Ce soir, on saura. En ce mardi 1 er février, le mouvement de contestation en Égypte va franchir le point de non-retour. Plus rien ne sera comme avant. Du côté du pouvoir comme du côté de ses opposants, chacun le sait : le statu quo est impossible. Chacun le pressent : un rapport de forces nouveau va surgir de cette journée de manifestations monstres. Chacun s’y prépare : il faudra bouger, inventer, sans doute improviser car les grands rendez-vous de l’histoire ne se passent jamais comme prévu. Mais tout va converger, tic tac inexorable, vers cette heure zéro qui, pour le peuple égyptien, sonnera une fin et un début réunis dans une même incertitude.
En fait, le sort d’Hosni Moubarak est déjà réglé. Son autorité crépusculaire ne tient plus que par l’institution qui a déjà programmé son effacement : l’armée. Le clan présidentiel dispose encore de quelques outils d’intimidation, mais tout indique que la décision d’écarter le vieux raïs de 82 ans a été arrêtée et qu’il ne pourra guère lui résister. L’état-major a même eu cette incroyable insolence de juger «légitimes» les revendications du peuple après s’être bien gardé, hier, de réprimer les violations du couvre-feu, et il a promis de ne pas faire usage de la force aujourd’hui. Quel signal plus clair donner à la rue pour valider à l’avance un changement au sommet ?
Moubarak est devenu dangereux pour la stabilité et pour l’avenir du plus grand des pays arabes.

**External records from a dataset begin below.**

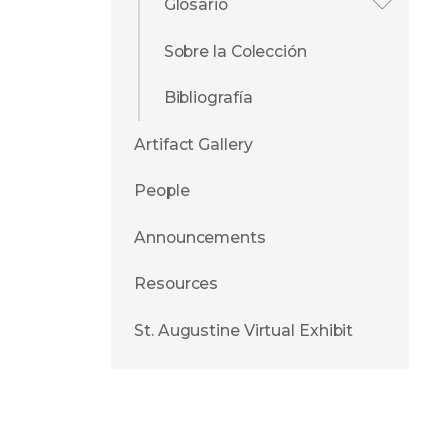
Glosario
Sobre la Colección
Bibliografía
Artifact Gallery
People
Announcements
Resources
St. Augustine Virtual Exhibit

Il ne reste plus qu’à décider du moment précis où les siens le mettront définitivement hors jeu avant que la fureur du pays ne s’en charge. Depuis dimanche, on ne parle plus, d’ailleurs, que de cette «transition» qui s’est imposée, en quelques jours seulement comme une nécessité, une évidence, voire une urgence. Même s’ils n’ont pas encore lâché officiellement le président égyptien, les États-Unis ont anticipé le coup de grâce et il y a fort à parier qu’ils ont déjà engagé la suite, préparant dès maintenant le terrain avec les futurs vainqueurs.

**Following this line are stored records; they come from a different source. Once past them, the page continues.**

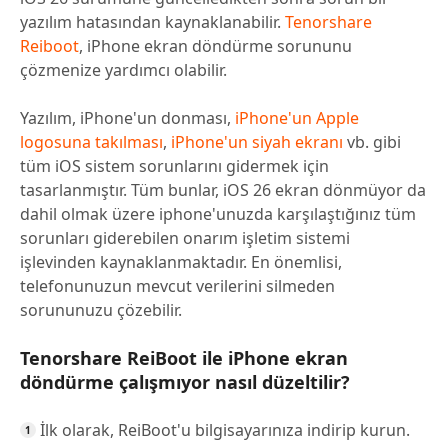
yazılım hatasından kaynaklanabilir.
Tenorshare
Reiboot
, iPhone ekran döndürme sorununu
çözmenize yardımcı olabilir.
Yazılım, iPhone'un donması,
iPhone'un Apple
logosuna takılması
,
iPhone'un siyah ekranı
vb. gibi
tüm iOS sistem sorunlarını gidermek için
tasarlanmıştır. Tüm bunlar, iOS 26 ekran dönmüyor da
dahil olmak üzere iphone'unuzda karşılaştığınız tüm
sorunları giderebilen onarım işletim sistemi
işlevinden kaynaklanmaktadır. En önemlisi,
telefonunuzun mevcut verilerini silmeden
sorununuzu çözebilir.
Tenorshare ReiBoot ile iPhone ekran
döndürme çalışmıyor nasıl düzeltilir?
İlk olarak, ReiBoot'u bilgisayarınıza indirip kurun.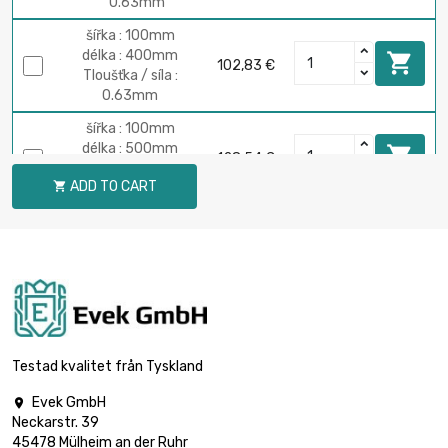
0.63mm
šířka : 100mm
délka : 400mm

102,83 €
Tloušťka / síla :
0.63mm
šířka : 100mm
délka : 500mm

128,54 €
Tloušťka / síla :
ADD TO CART

0.63mm
šířka : 100mm
délka : 600mm

154,25 €
Tloušťka / síla :
0.63mm
šířka : 100mm
délka : 700mm

179,95 €
Tloušťka / síla :
Testad kvalitet från Tyskland
0.63mm
Evek GmbH

šířka : 100mm
Neckarstr. 39
délka : 800mm

205,66 €
45478 Mülheim an der Ruhr
Tloušťka / síla :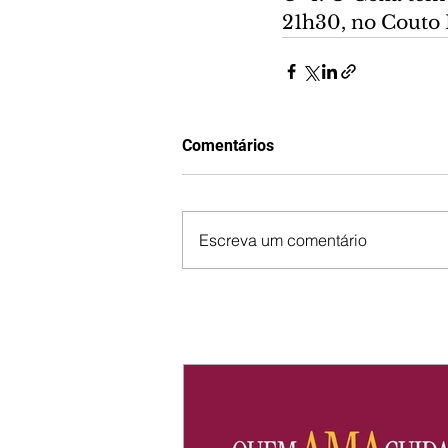
21h30, no Couto 
Comentários
Escreva um comentário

Encore faudra-t-il gagner la course de vitesse contre la vague puissante et ravageuse qui peut encore tout emporter, ruiner la minutieuse construction mise en œuvre en accéléré, quasiment en direct, pour préserver l’équilibre essentiel qu’a garanti jusque-là le rôle de l’Égypte au Proche-Orient, rempart contre l’intégrisme islamique et le désir de vengeance absolu contre Israël.
Tout va donc se jouer au millimètre entre les forces décidées à tout balayer pour reconstruire sur une base arasée et les partisans d’une démocratisation contrôlée et sans doute limitée. L’administration américaine et ses alliés européens sont assez clairement favorables à la deuxième option. Mais ce matin, tous savent que les événements et leur énergie propre peuvent échapper à tous les calculs. L’élan irrépressible pour la liberté qui va faire chavirer Le Caire aujourd’hui peut charrier dans son cortège hétéroclyte tant de lumière et d’obscurité.